=== RECORDS FOR PROCESSING ===
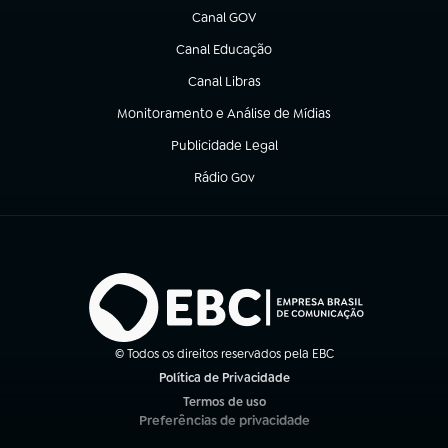
Canal GOV
(abre em nova aba)
Canal Educação
(abre em nova aba)
Canal Libras
(abre em nova aba)
Monitoramento e Análise de Mídias
(abre em nova aba)
Publicidade Legal
(abre em nova aba)
Rádio Gov
(abre em nova aba)
© Todos os direitos reservados pela EBC
Política de Privacidade
(abre em nova aba)
Termos de uso
(abre em nova aba)
Preferências de privacidade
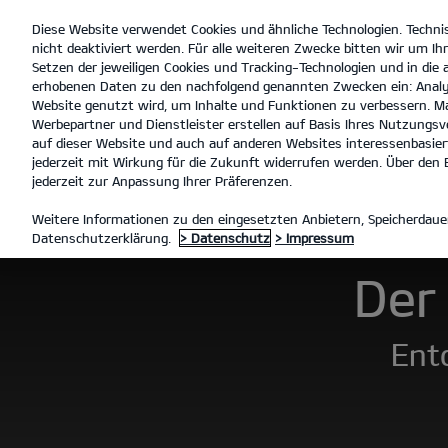
Diese Website verwendet Cookies und ähnliche Technologien. Techni
open
nicht deaktiviert werden. Für alle weiteren Zwecke bitten wir um Ihr
menu
Setzen der jeweiligen Cookies und Tracking-Technologien und in die
erhobenen Daten zu den nachfolgend genannten Zwecken ein: Analy
Website genutzt wird, um Inhalte und Funktionen zu verbessern. Ma
Werbepartner und Dienstleister erstellen auf Basis Ihres Nutzungsve
Der Kia EV9
Galerie
Technische Daten
auf dieser Website und auch auf anderen Websites interessenbasiert
jederzeit mit Wirkung für die Zukunft widerrufen werden. Über den B
jederzeit zur Anpassung Ihrer Präferenzen.
MODELLE
EV9
DER KIA EV
Weitere Informationen zu den eingesetzten Anbietern, Speicherdauer
Datenschutzerklärung.
> Datenschutz
> Impressum
Der 
Entd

=== EXERCISE DIRECTIONS ===
There is one span to return: the line holding "auf dieser Website" and every line after it through the end of the listing above; please give it exactly and add nothing.

=== TASK ANSWER ===
auf dieser Website und auch auf anderen Websites interessenbasiert
jederzeit mit Wirkung für die Zukunft widerrufen werden. Über den B
jederzeit zur Anpassung Ihrer Präferenzen.
MODELLE
EV9
DER KIA EV
Weitere Informationen zu den eingesetzten Anbietern, Speicherdauer
Datenschutzerklärung.
> Datenschutz
> Impressum
Der 
Entd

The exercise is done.